Последнего, естественно, не было. Но компромата на полсотни чиновников у него было достаточно, чтобы их закопать, а затем поставить на место своих людей. А уж данных на конкурентов из Кали у него и без того собралось более чем прилично.
— Но я молчать не буду, — Пабло оскалился. — Я расскажу всё, что знаю. И следствию, и журналистам. И каждому, кто спросит. Они своего не добьются. Тем более, теперь.
После чего он вышел на улицу — глотнуть свежего воздуха.
Журналистов было удивительно немного: собственно, на место пустили только людей из газет самого Эскобара. Здесь же был и фотограф из его личной пиар-службы.
Именно он сфотографировал замотанного в бинты Пабло, старательно выбирая ракурс, понятия не имея, что одна из сделанных им сегодня фотографий станет не менее каноничной, чем известное изображение Че Гевары.
Привалившийся к стене со следами от пуль, в окровавленной одежде и бинтах, в жилетке собственного охранника и с его, охранника, пистолетом, растрепанный Пабло Эскобар выглядел героем боевиков, сошедшим с афиши очередного блокбастера.
За пределами кольца из полицейских машин начали появляться простые люди — местные жители.

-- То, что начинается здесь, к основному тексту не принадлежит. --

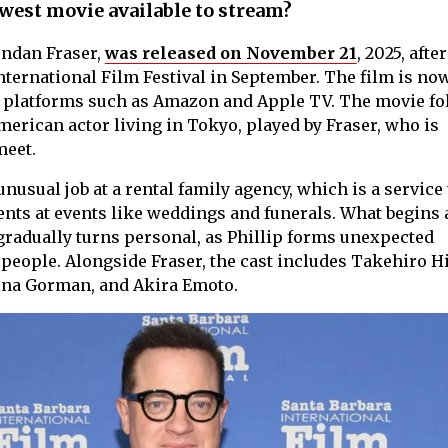
west movie available to stream?
endan Fraser,
was released on November 21
, 2025, after
nternational Film Festival in September. The film is no
on platforms such as Amazon and Apple TV. The movie f
merican actor living in Tokyo, played by Fraser, who is
meet.
nusual job at a rental family agency, which is a service 
ents at events like weddings and funerals. What begins 
radually turns personal, as Phillip forms unexpected
people. Alongside Fraser, the cast includes Takehiro Hi
na Gorman, and Akira Emoto.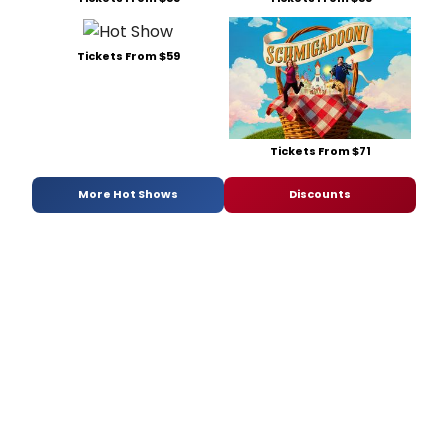
Tickets From $59
Tickets From $71
More Hot Shows
Discounts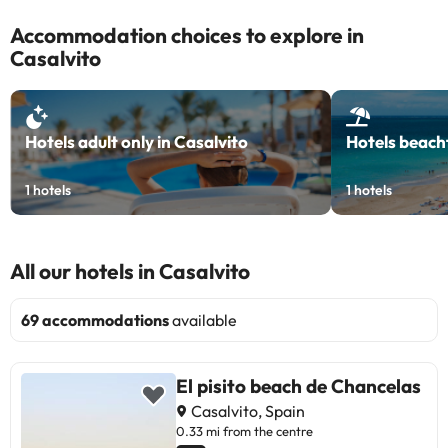
Accommodation choices to explore in
Casalvito
Hotels adult only in Casalvito
Hotels beachf
1
hotels
1
hotels
All our hotels in Casalvito
69 accommodations
available
El pisito beach de Chancelas
Casalvito, Spain
0.33 mi from the centre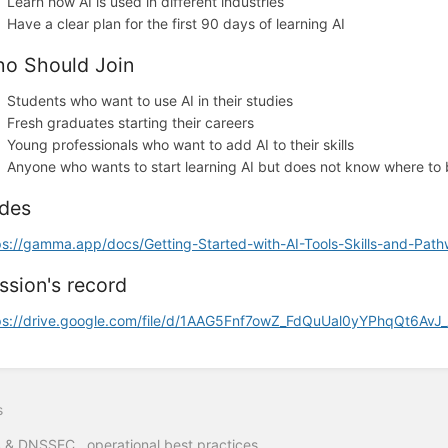
Learn how AI is used in different industries
Have a clear plan for the first 90 days of learning AI
o Should Join
Students who want to use AI in their studies
Fresh graduates starting their careers
Young professionals who want to add AI to their skills
Anyone who wants to start learning AI but does not know where to
ides
ps://gamma.app/docs/Getting-Started-with-AI-Tools-Skills-and-Pa
ssion's record
ps://drive.google.com/file/d/1AAG5Fnf7owZ_FdQuUal0yYPhqQt6AvJ_
s
& DNSSEC operational best practices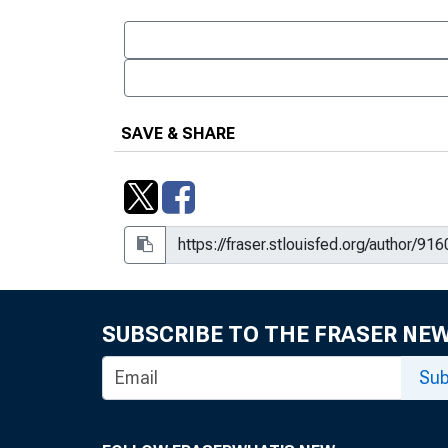
SAVE & SHARE
SUBSCRIBE TO THE FRASER NE
Sub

С каждой минутой их становилось всё больше, и, при всей своей усталости, Пабло не мог упустить такого момента.
С усилием оттолкнувшись от стены, он сделал несколько шагов, а затем буквально забежал на собственный «Носорог» и повернулся к заволновавшейся толпе, подавшейся поближе к зданию.
Стоило Эскобару поднять руку, как шум стих.

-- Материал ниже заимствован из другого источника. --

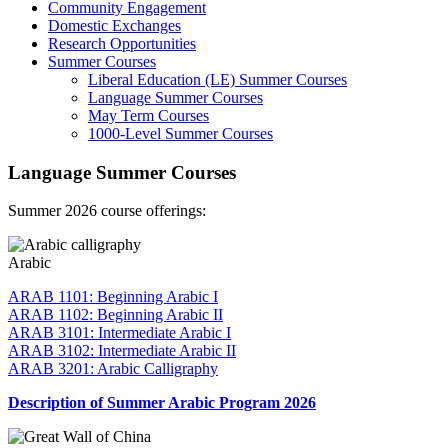
Community Engagement
Domestic Exchanges
Research Opportunities
Summer Courses
Liberal Education (LE) Summer Courses
Language Summer Courses
May Term Courses
1000-Level Summer Courses
Language Summer Courses
Summer 2026 course offerings:
Arabic
ARAB 1101: Beginning Arabic I
ARAB 1102: Beginning Arabic II
ARAB 3101: Intermediate Arabic I
ARAB 3102: Intermediate Arabic II
ARAB 3201: Arabic Calligraphy
Description of Summer Arabic Program 2026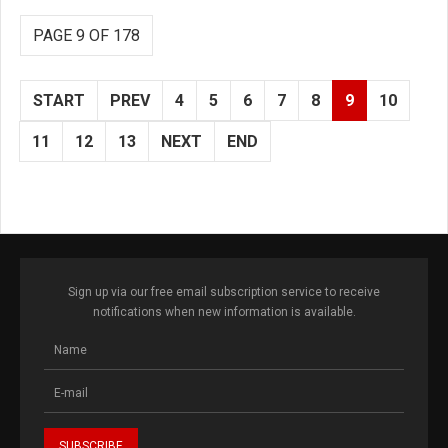
PAGE 9 OF 178
START
PREV
4
5
6
7
8
9
10
11
12
13
NEXT
END
Sign up via our free email subscription service to receive
notifications when new information is available.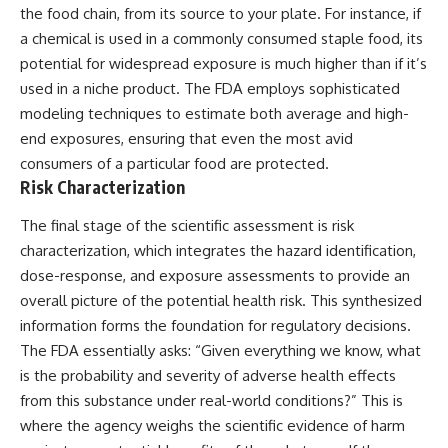
the food chain, from its source to your plate. For instance, if
a chemical is used in a commonly consumed staple food, its
potential for widespread exposure is much higher than if it’s
used in a niche product. The FDA employs sophisticated
modeling techniques to estimate both average and high-
end exposures, ensuring that even the most avid
consumers of a particular food are protected.
Risk Characterization
The final stage of the scientific assessment is risk
characterization, which integrates the hazard identification,
dose-response, and exposure assessments to provide an
overall picture of the potential health risk. This synthesized
information forms the foundation for regulatory decisions.
The FDA essentially asks: “Given everything we know, what
is the probability and severity of adverse health effects
from this substance under real-world conditions?” This is
where the agency weighs the scientific evidence of harm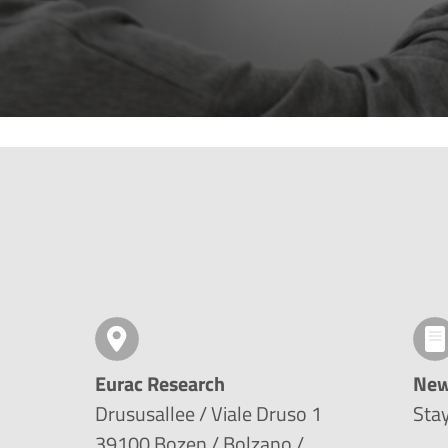
Eurac Research
New
Drususallee / Viale Druso 1
Stay
39100 Bozen / Bolzano /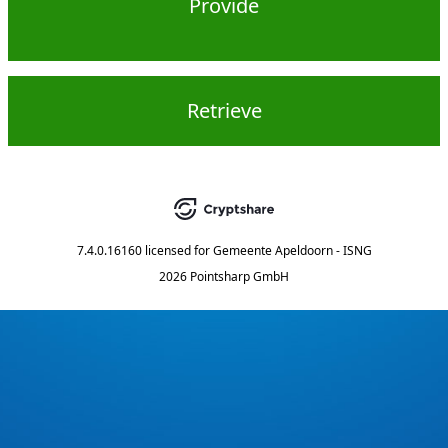
Provide
Retrieve
7.4.0.16160
licensed for
Gemeente Apeldoorn - ISNG
2026 Pointsharp GmbH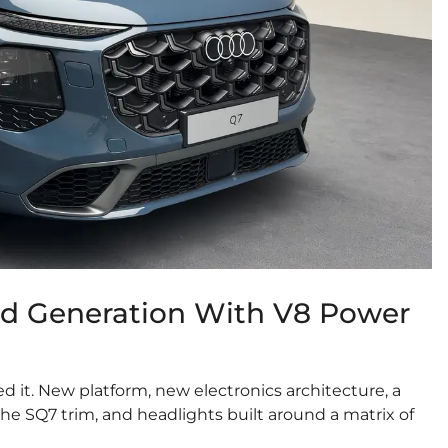
rd Generation With V8 Power
ed it. New platform, new electronics architecture, a
e SQ7 trim, and headlights built around a matrix of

— Сегодня пострадали люди, — Пабло говорил громко и уверенно. — Пострадали от бандитов и негодяев. Я пока не знаю всей картины, но обещаю, что не оставлю вас. Я помогу каждому — каждому! — из пострадавших. И сделаю со своей стороны всё, чтобы тех, кто стоит за этим преступлением, покарали.
Я восстановлю нашу церковь, оплачу медицинские расходы и ремонт домов. А если у кого-то жильё пострадало слишком серьезно, то помогу с новым: построить или купить. Семьям погибших тоже помогу, хотя, конечно же, понимаю, что значит потерять близкого человека. Эту боль мне не забрать, но я помолюсь за каждого и постараюсь облегчить ношу. Я вас не оставлю до самой своей смерти, потому что вы все, каждый из вас — мой народ!
Стоящий на разбитой пулями машине Эскобар замолчал. И секундой спустя кто-то закричал:
— Мы любим тебя, Патрон!
— Эль Па — трон! Эль Па — трон! Эль Па — трон!
— Эль Патрон! — отдельные выкрики сливались в один, и уже полминуты спустя полтысячи человек в каком-то истеричном состоянии скандировали именно это.
Если бы Александр Вилмер не удрал на другой конец города, то сейчас мог бы спокойно стрелять в Пабло Эскобара — кроме как на него, никто никуда не смотрел.
Глава 30
Похороны Мигеля Амаранто Перэа Арсе прошли в красивой, хорошо сохранившейся с колониальных времен церкви Сан-Хосе. Народу пришло довольно много, хотя родни у парня не осталось. Братьев и сестер у него не было, родителей он тоже лишился довольно рано (почему и прибился когда-то к Эскобару), а семьёй обзавести не довелось.
Для Мигеля семьёй стал эль Патрон. И не только сам Эскобар, но и его жена, ребёнок, родители и сестры. Готовый на всё ради Пабло, он принёс ультимативную жертву. Как можно было отплатить за такое? В голову ничего не приходило, кроме как создание благотворительного фонда его имени, который займётся сиротами и их судьбами. Пусть у Мигеля своих детей не появилось (по крайней мере, о которых он бы знал), относился он к ним хорошо.